# **SpaceX  Falcon 9 first stage Landing Prediction**

In this segement, I will predict if the Falcon 9 first stage will land successfully. SpaceX advertises Falcon 9 rocket launches on its website with a cost of 62 million dollars; other providers cost upward of 165 million dollars each, much of the savings is because SpaceX can reuse the first stage. Therefore if I can determine if the first stage will land, we can determine the cost of a launch. This information can be used if an alternate company wants to bid against SpaceX for a rocket launch. I will collect and make sure the data is in the correct format from an API.
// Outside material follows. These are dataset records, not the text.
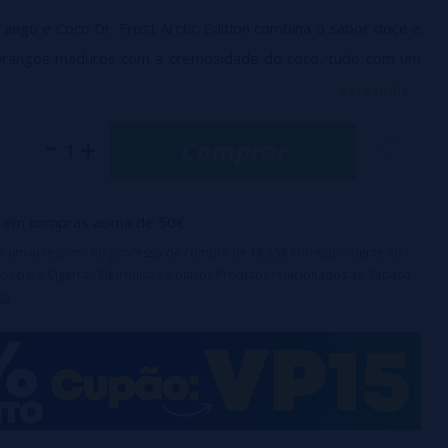
ango e Coco Dr. Frost Arctic Edition combina o sabor doce e
orangos maduros com a cremosidade do coco, tudo com um
frescante. Uma delícia tropical e gelada a cada mordida.
veja mais...
(SEM NICOTINA)
Comprar
G/50 PG
em compras acima de 50€
irá um acréscimo no processo de compra de 18,15€ correspondente ao
os para Cigarros Eletrônicos e outros Produtos relacionados ao Tabaco
g).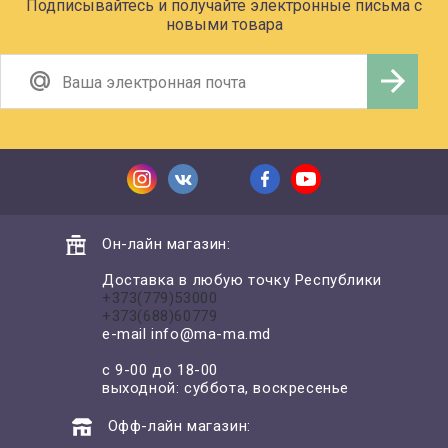
Подписывайтесь и получайте электронные письма с
новыми товара
Он-лайн магазин:
Доставка в любую точку Республики
+373(779)53000
+373(688)60779
e-mail
info@ma-ma.md
с 9-00 до 18-00
выходной: суббота, воскресенье
Офф-лайн магазин: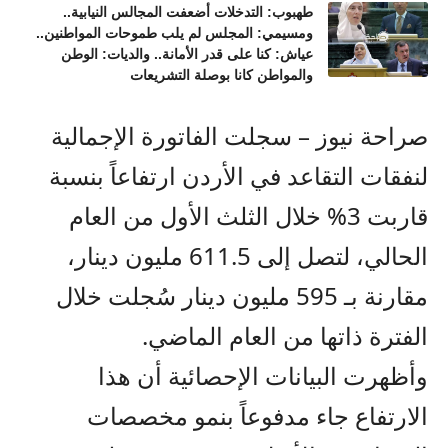
طهبوب: التدخلات أضعفت المجالس النيابية..
ومسيمي: المجلس لم يلب طموحات المواطنين..
عياش: كنا على قدر الأمانة.. والديات: الوطن
والمواطن كانا بوصلة التشريعات
صراحة نيوز – سجلت الفاتورة الإجمالية
لنفقات التقاعد في الأردن ارتفاعاً بنسبة
قاربت 3% خلال الثلث الأول من العام
الحالي، لتصل إلى 611.5 مليون دينار،
مقارنة بـ 595 مليون دينار سُجلت خلال
الفترة ذاتها من العام الماضي.
وأظهرت البيانات الإحصائية أن هذا
الارتفاع جاء مدفوعاً بنمو مخصصات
### Web scraping Falcon 9 and Falcon Heavy Launches Records from Wikipedia

I will use web scraping to collect Falcon 9 historical launch records from a Wikipedia page titled List of Falcon 9 and Falcon Heavy launches

<b> https://en.wikipedia.org/wiki/List_of_Falcon_9_and_Falcon_Heavy_launches </b>

![](https://raw.githubusercontent.com/ANKITKUMAR-10/SpaceX-Falcon9-Landing-Prediction/main/landing_1.gif)
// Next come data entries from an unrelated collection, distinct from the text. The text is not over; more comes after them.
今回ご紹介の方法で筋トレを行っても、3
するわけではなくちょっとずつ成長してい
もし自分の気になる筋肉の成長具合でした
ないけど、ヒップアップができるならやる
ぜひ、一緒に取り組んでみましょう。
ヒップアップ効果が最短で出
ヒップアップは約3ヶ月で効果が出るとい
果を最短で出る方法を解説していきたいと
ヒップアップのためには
<b>Several examples of an unsuccessful landing are shown here:</b>

![Falcon 9 Crash](https://raw.githubusercontent.com/ANKITKUMAR-10/SpaceX-Falcon9-Landing-Prediction/main/crash.gif)
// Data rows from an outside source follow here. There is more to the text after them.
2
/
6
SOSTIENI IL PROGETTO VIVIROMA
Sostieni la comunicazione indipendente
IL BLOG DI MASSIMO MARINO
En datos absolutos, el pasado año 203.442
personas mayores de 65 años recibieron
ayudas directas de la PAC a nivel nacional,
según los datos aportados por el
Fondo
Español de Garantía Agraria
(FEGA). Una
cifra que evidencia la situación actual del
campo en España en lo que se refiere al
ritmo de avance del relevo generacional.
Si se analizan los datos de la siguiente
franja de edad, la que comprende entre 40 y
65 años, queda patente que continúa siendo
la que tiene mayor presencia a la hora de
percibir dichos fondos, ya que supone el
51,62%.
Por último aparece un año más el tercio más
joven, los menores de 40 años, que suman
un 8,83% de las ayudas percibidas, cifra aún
<b>Most unsuccessful landings are planned. Space X performs a controlled landing in the oceans.</b>

  ## Objectives
Web scrap Falcon 9 launch records with `BeautifulSoup`: 
- Extract a Falcon 9 launch records HTML table from Wikipedia
- Parse the table and convert it into a Pandas data frame

In [64]:
pip install beautifulsoup4 requests

Defaulting to user installation because normal site-packages is not writeable
Note: you may need to restart the kernel to use updated packages.


In [65]:
import sys
import requests
from bs4 import BeautifulSoup
import re
import unicodedata
import pandas as pd

In [90]:
# ---------- Helper functions (as provided by you) ----------
def date_time(table_cells):
    return [data_time.strip() for data_time in list(table_cells.strings)][0:2]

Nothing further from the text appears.